Des chercheurs américains ont lancé le service Pretty Good Phone Privacy (PGPP) qui a la bonne idée de découpler l’authentification de l’abonné de sa connexion au réseau. Finie la géolocalisation par identifiant IMSI !
Nous avons tous un smartphone et, par conséquent, nous sommes donc tous géolocalisables en permanence par notre opérateur mobile. Comment ? Grâce à un identifiant unique stocké dans la carte SIM et transféré vers l’opérateur lorsque le terminal se connecte au réseau par l’intermédiaire d’une antenne-relais. Dans la 4G, cet identifiant s’appelle IMSI (International Global Subscriber Identity), dans la 5G il devient le SUPI (Subscription Permanent Identifier).
Grâce à ce transfert, l’opérateur peut authentifier l’utilisateur et vérifier qu’il a bien un droit d’accès au réseau. Et au passage, il peut ainsi savoir où cet abonné se trouve, vu qu’il connaît l’antenne-relais où il s’est connecté. Pour les forces de l’ordre, c’est évidemment du pain bénit, car elles peuvent ainsi localiser les suspects, que ce soit en temps réel ou a posteriori dans le cadre d’une enquête judiciaire. Dans le jargon policier, cela s’appelle le « bornage téléphonique ».
L’IMSI est rendu inutile
Mais pour les paranos et les militants des libertés, cette architecture est une horreur absolue, digne de figurer dans un roman de Georges Orwell. C’est pourquoi deux chercheurs américains, Paul Schmitt et Barath Raghavan, en ont créé une autre. Baptisée « Pretty Good Phone Privacy » (PGPP), elle permet de casser cette surveillance et de rendre les déplacements des abonnés beaucoup plus difficiles à repérer. Ils ont présenté leur technologie en 2021, à l’occasion de la conférence Usenix. Un an plus tard, ils la mettent déjà en application avec le lancement d’un service commercial en version bêta, au travers de leur entreprise « Invisv ».
Celle-ci est un opérateur mobile virtuel qui s’interconnecte avec la plupart des opérateurs en Europe et aux États-Unis et qui n’offre que des services de données mobiles. Il n’y a pas de téléphonie classique, ni de SMS, car le routage de ces deux services s’appuie sur l’IMSI/SUPI. Or, l’architecture imaginée par les deux chercheurs fait justement l’impasse sur cet identifiant. Il existe, mais il ne sert à rien. C’est pourquoi Invisv peut lui attribuer une valeur aléatoire qui change régulièrement, ou à la demande du client.

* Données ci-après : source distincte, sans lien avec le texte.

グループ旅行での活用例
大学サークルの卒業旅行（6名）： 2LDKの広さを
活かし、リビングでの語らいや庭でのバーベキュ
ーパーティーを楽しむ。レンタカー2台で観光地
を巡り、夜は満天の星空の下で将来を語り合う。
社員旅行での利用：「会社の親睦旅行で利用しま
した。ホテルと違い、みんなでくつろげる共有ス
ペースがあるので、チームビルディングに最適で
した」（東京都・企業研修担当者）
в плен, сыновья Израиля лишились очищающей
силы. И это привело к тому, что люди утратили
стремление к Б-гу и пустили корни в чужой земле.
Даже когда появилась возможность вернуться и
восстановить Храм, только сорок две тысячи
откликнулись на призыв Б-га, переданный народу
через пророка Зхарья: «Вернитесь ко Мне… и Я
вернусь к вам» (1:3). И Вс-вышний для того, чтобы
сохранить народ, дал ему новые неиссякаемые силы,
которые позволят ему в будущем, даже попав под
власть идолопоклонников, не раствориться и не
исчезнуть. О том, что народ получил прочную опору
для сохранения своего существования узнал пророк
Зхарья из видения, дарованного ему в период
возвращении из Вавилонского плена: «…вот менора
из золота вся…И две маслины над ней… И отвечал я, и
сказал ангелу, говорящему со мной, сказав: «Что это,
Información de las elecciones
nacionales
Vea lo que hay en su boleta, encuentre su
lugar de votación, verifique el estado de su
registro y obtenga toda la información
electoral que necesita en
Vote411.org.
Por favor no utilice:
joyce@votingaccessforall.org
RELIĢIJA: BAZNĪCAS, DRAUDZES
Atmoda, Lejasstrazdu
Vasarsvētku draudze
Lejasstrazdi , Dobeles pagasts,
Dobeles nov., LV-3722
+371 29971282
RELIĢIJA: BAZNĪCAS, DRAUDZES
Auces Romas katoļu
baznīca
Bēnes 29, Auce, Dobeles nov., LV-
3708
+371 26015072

Pour gérer la connexion au réseau – et accessoirement la facturation et le roaming – les chercheurs ont créé une passerelle baptisée « PGPP-GW ». Elle reçoit de la part des abonnés des jetons d’accès baptisés « PGPP Tokens » qui ont été distribués préalablement et qui ne sont pas liés à l’identité de l’abonné. Une cuisine interne permet ensuite de rétribuer les opérateurs en fonction de l’usage réalisé.

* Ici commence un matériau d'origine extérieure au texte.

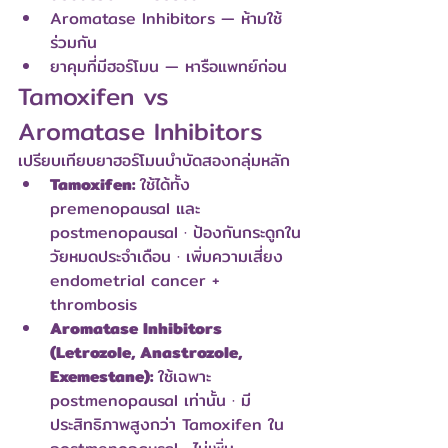
Aromatase Inhibitors — ห้ามใช้
ร่วมกัน
ยาคุมที่มีฮอร์โมน — หารือแพทย์ก่อน
Tamoxifen vs 
Aromatase Inhibitors
เปรียบเทียบยาฮอร์โมนบำบัดสองกลุ่มหลัก
Tamoxifen: 
ใช้ได้ทั้ง 
premenopausal และ 
postmenopausal · ป้องกันกระดูกใน
วัยหมดประจำเดือน · เพิ่มความเสี่ยง 
endometrial cancer + 
thrombosis
Aromatase Inhibitors 
(Letrozole, Anastrozole, 
Exemestane): 
ใช้เฉพาะ 
postmenopausal เท่านั้น · มี
ประสิทธิภาพสูงกว่า Tamoxifen ใน 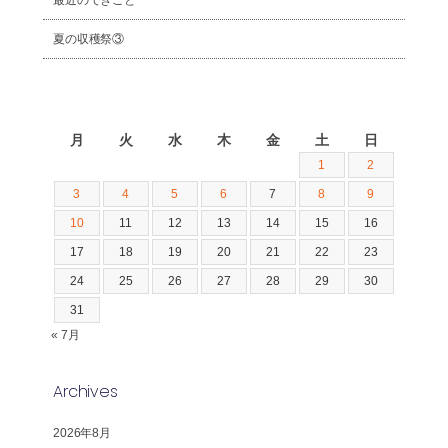
最近のできごと
夏の収穫祭③
2026年8月
月
火
水
木
金
土
日
1
2
3
4
5
6
7
8
9
10
11
12
13
14
15
16
17
18
19
20
21
22
23
24
25
26
27
28
29
30
31
« 7月
Archives
2026年8月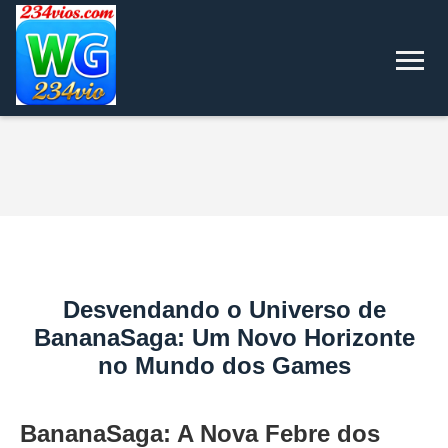
Desvendando o Universo de
BananaSaga: Um Novo Horizonte
no Mundo dos Games
BananaSaga: A Nova Febre dos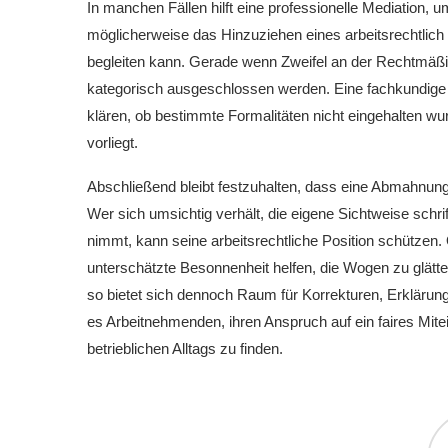
In manchen Fällen hilft eine professionelle Mediation, um
möglicherweise das Hinzuziehen eines arbeitsrechtlich
begleiten kann. Gerade wenn Zweifel an der Rechtmäßi
kategorisch ausgeschlossen werden. Eine fachkundige P
klären, ob bestimmte Formalitäten nicht eingehalten w
vorliegt.
Abschließend bleibt festzuhalten, dass eine Abmahnung
Wer sich umsichtig verhält, die eigene Sichtweise schrif
nimmt, kann seine arbeitsrechtliche Position schützen.
unterschätzte Besonnenheit helfen, die Wogen zu glät
so bietet sich dennoch Raum für Korrekturen, Erklärun
es Arbeitnehmenden, ihren Anspruch auf ein faires Mite
betrieblichen Alltags zu finden.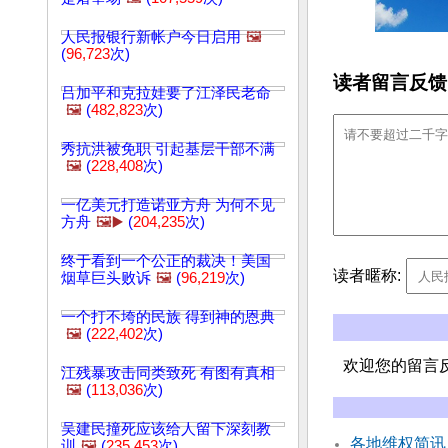
人民报银行新帐户今日启用
🖼️
(
96,723
次)
读者留言反馈
吕加平和克拉娃要了江泽民老命
🖼️
(
482,823
次)
秀抗洪被免职 引起基层干部不满
🖼️
(
228,408
次)
一亿美元打造诺亚方舟 为何不见
方舟
🖼️▶️
(
204,235
次)
终于看到一个公正的裁决！美国
读者暱称:
烟草巨头败诉
🖼️
(
96,219
次)
一个打不垮的民族 得到神的恩典
🖼️
(
222,402
次)
欢迎您的留言
江残暴攻击同类致死 有图有真相
🖼️
(
113,036
次)
吴建民撞死应该给人留下深刻教
各地维权简讯
训
🖼️
(
235,453
次)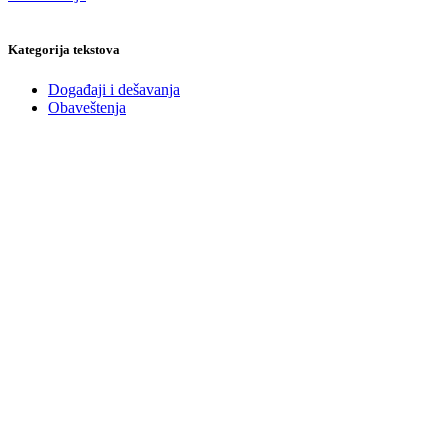
Kategorija tekstova
Događaji i dešavanja
Obaveštenja
Prijavite se
na našu mejling listu za Newsletter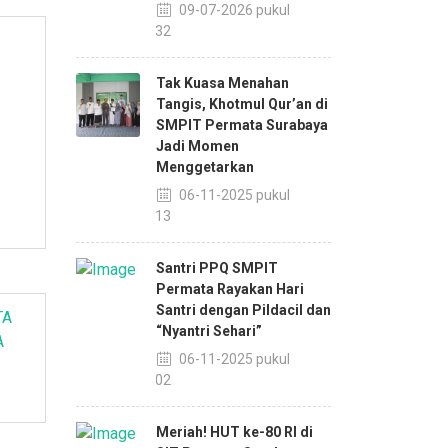
09-07-2026 pukul
11:32
Tak Kuasa Menahan
Tangis, Khotmul Qur’an di
SMPIT Permata Surabaya
Jadi Momen
Menggetarkan
06-11-2025 pukul
14:13
Santri PPQ SMPIT
Permata Rayakan Hari
Santri dengan Pildacil dan
“Nyantri Sehari”
A
06-11-2025 pukul
14:02
Meriah! HUT ke-80 RI di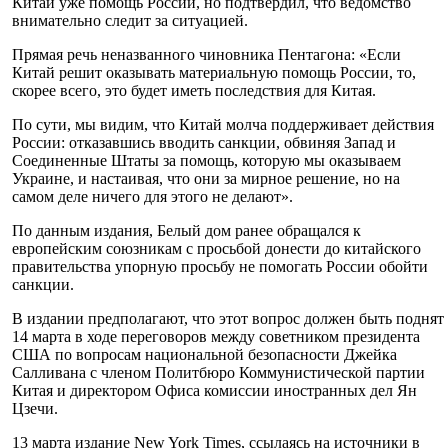
Китай уже помощь России, но подтвердил, что ведомство
внимательно следит за ситуацией.
Прямая речь неназванного чиновника Пентагона: «Если
Китай решит оказывать материальную помощь России, то,
скорее всего, это будет иметь последствия для Китая.
По сути, мы видим, что Китай молча поддерживает действия
России: отказавшись вводить санкции, обвиняя Запад и
Соединенные Штаты за помощь, которую мы оказываем
Украине, и настаивая, что они за мирное решение, но на
самом деле ничего для этого не делают».
По данным издания, Белый дом ранее обращался к
европейским союзникам с просьбой донести до китайского
правительства упорную просьбу не помогать России обойти
санкции.
В издании предполагают, что этот вопрос должен быть поднят
14 марта в ходе переговоров между советником президента
США по вопросам национальной безопасности Джейка
Салливана с членом Политбюро Коммунистической партии
Китая и директором Офиса комиссии иностранных дел Ян
Цзечи.
13 марта издание New York Times, ссылаясь на источники в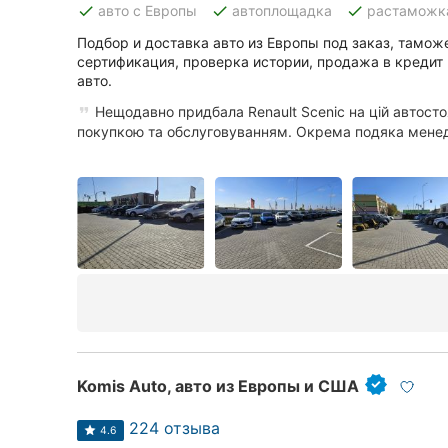
done
done
done
авто с Европы
автоплощадка
растаможк
Подбор и доставка авто из Европы под заказ, тамо
сертификация, проверка истории, продажа в кредит и
Все города:
авто.
Винница
Нещодавно придбала Renault Scenic на цій автосто
покупкою та обслуговуванням. Окрема подяка менед
Житомир
Тернополь
Хмельницкий
Ровно
Одесса
Кропивницкий
Komis Auto, авто из Европы и США
Киев
224 отзыва
4.6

En découplant ainsi l’authentification et la connexion au réseau, il est beaucoup plus difficile pour les opérateurs mobiles sous-jacents de suivre quelqu’un à la trace. Cette technologie réduit aussi le risque d’une surveillance locale par IMSI Catcher, même si ce risque devrait disparaître de toute façon avec la 5G où les IMSI/SUPI sont chiffrés de bout en bout. Mais Invisv ne s’arrête pas là.

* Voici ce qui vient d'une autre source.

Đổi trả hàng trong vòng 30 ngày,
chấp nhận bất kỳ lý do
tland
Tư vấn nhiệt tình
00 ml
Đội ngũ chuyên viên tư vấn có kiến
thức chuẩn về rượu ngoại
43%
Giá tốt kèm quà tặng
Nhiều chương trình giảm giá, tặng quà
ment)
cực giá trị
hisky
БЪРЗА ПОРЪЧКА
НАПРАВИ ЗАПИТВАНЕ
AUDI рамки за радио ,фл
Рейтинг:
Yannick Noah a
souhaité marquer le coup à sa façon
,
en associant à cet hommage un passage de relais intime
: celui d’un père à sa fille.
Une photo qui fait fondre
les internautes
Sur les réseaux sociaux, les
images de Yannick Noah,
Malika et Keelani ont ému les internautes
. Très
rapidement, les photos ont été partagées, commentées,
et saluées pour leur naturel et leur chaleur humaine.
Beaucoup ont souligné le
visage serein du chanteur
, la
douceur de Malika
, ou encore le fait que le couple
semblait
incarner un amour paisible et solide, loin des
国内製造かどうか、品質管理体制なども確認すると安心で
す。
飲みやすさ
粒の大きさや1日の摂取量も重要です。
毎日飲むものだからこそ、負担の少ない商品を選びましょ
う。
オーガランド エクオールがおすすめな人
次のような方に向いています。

Anonymisation de l’adresse IP
Son service intègre également une anonymisation de l’adresse IP, grâce à l’utilisation d’un double proxy. Les requêtes sont d’abord envoyées à Invisv sans être déchiffrées, puis routées vers le prestataire Fastly, avant d’aller vers le serveur demandé. « Ni Invisv ni Fastly ne peuvent lier votre adresse IP à votre trafic Internet, ce qui signifie qu’à la différence d’un VPN, il n’y a pas de point de surveillance unique », peut-on lire sur le site de l’entreprise.
Le service d’Invisv ne fonctionne pour l’instant qu’avec des terminaux Android compatibles avec la technologie eSIM. Pour y accéder, c’est simple : il suffit d’installer l’application mobile « PGPP – Mobile Privacy » sur Google Play. Toutefois, il faut avoir les poches profondes. Le service coûte au minimum 40 dollars par mois. À ce prix, l’abonné bénéficie chaque mois d’un volume de trafic de 9 Go et de 8 changements d’IMSI/SUPI. Pour 90 dollars par mois, on peut avoir un volume de trafic illimité et 30 changements d’IMSI/SUPI. C’est le prix à payer pour se soustraire à la surveillance générale.